There’s much confusion and discussion today about Apple selecting two operators to sell iPhones in Italy – Vodafone and Telecom Italia. Plenty of observers are pointing to a huge shift in Apple’s exclusivity strategy, or debating whether the iPhone is uncompetitive in the Nokia-rich European marketplace.
But in my opinion, there’s a much simpler explanation, especially missed by most of my counterparts on the other side of the Atlantic.
It’s just about prepay.
In the US, prepaid mobile phone services are viewed by many with disdain – they’re for socioeconomically disadvantaged people, or migrants without US bank accounts or who fail credit checks. Americans seem to think that all real mobile users are always happy to be tied into 2-year cast-iron contracts with monthly subscriptions.

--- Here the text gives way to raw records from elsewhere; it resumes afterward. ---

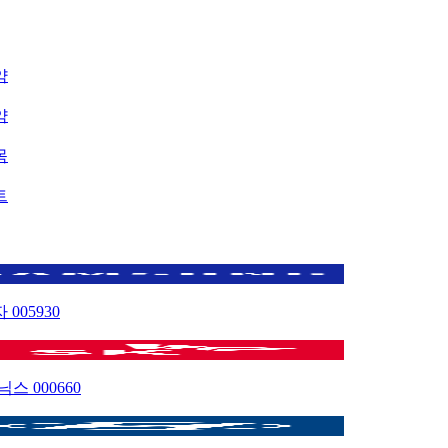
약
약
목
트
자
005930
이닉스
000660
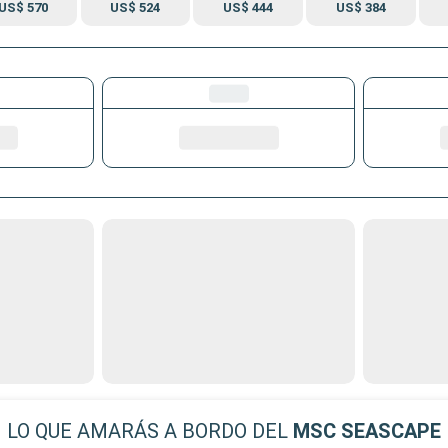
US$ 570
US$ 524
US$ 444
US$ 384
LO QUE AMARÁS A BORDO DEL
MSC SEASCAPE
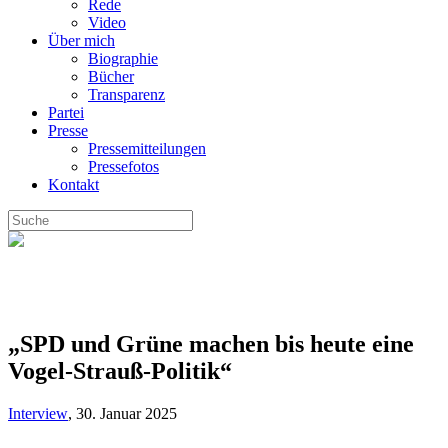
Rede
Video
Über mich
Biographie
Bücher
Transparenz
Partei
Presse
Pressemitteilungen
Pressefotos
Kontakt
„SPD und Grüne machen bis heute eine
Vogel-Strauß-Politik“
Interview
,
30. Januar 2025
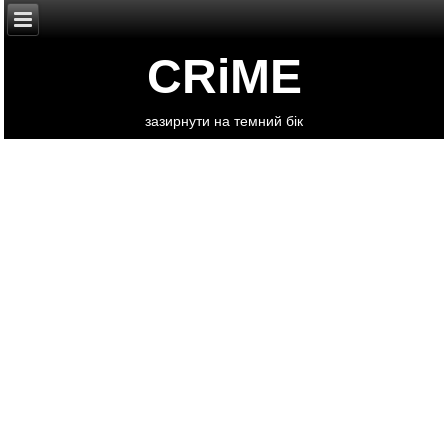
CRiME
зазирнути на темний бік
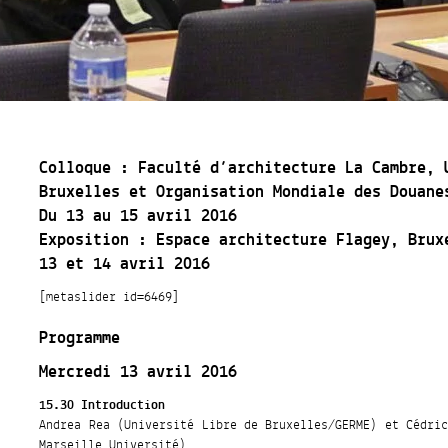
Colloque : Faculté d’architecture La Cambre, 
Bruxelles et Organisation Mondiale des Douane
Du 13 au 15 avril 2016
Exposition : Espace architecture Flagey, Brux
13 et 14 avril 2016
[metaslider id=6469]
Programme
Mercredi 13 avril 2016
15.30 Introduction
Andrea Rea (Université Libre de Bruxelles/GERME) et Cédri
Marseille Université)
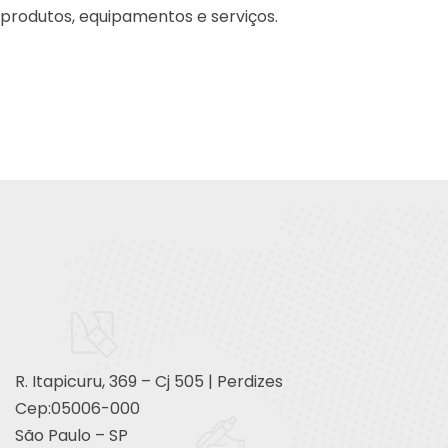
produtos, equipamentos e serviços.
R. Itapicuru, 369 – Cj 505 | Perdizes
Cep:05006-000
São Paulo – SP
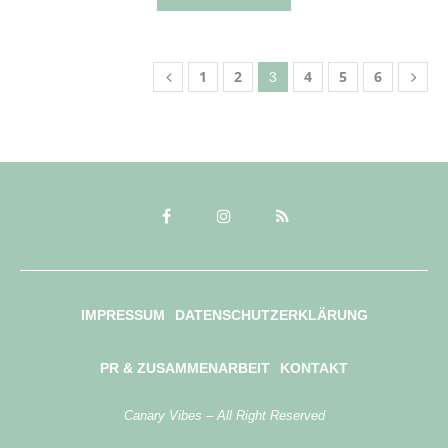
1
2
4
5
6
3
IMPRESSUM
DATENSCHUTZERKLÄRUNG
PR & ZUSAMMENARBEIT
KONTAKT
Canary Vibes – All Right Reserved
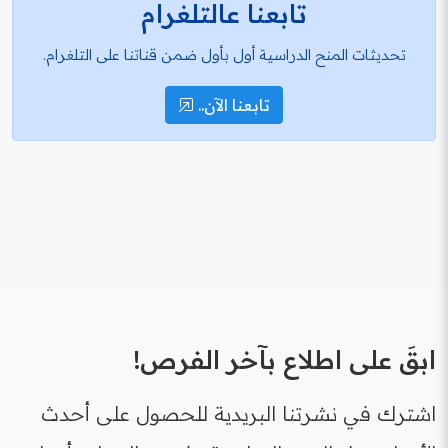
تابعنا عالتلغرام
تحديثات المنح الدراسية أول بأول ضمن قناتنا على التلغرام.
تابعنا الآن..
ابقَ على اطلاع بآخر الفرص!
اشترك في نشرتنا البريدية للحصول على أحدث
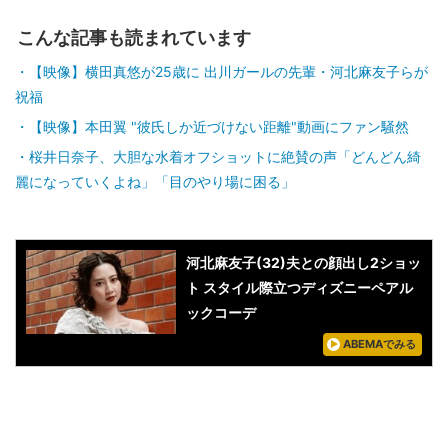
こんな記事も読まれています
【映像】横田真悠が25歳に 出川ガールの先輩・河北麻友子らが
祝福
【映像】本田翼 "彼氏しか近づけない距離"動画にファン騒然
桜井日奈子、大胆な水着オフショットに絶賛の声「どんどん綺
麗になっていくよね」「目のやり場に困る」
河北麻友子(32)夫との顔出し2ショッ
ト スタイル際立つディズニーペアル
ックコーデ
ABEMAでみる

I’ve lost count of the number of conversations I’ve had with people from the US who are genuinely amazed that most of the world’s mobile subscribers use prepay. And in many cases this is not because they have to use prepay because of economic circumstances, it’s because they prefer to. Many simply do not want to be “on contract” because they want the flexibility to top-up their account and control their spending. Some like to swap SIMs to play tariff arbitrage. Many want multiple phones and numbers, and not need to maintain ongoing accounts for each. Some want to buy a phone separately to the service component. Or because the contract-based plans don’t meet their needs in terms of bundles. Some just do it because they’re used to it – it seems natural.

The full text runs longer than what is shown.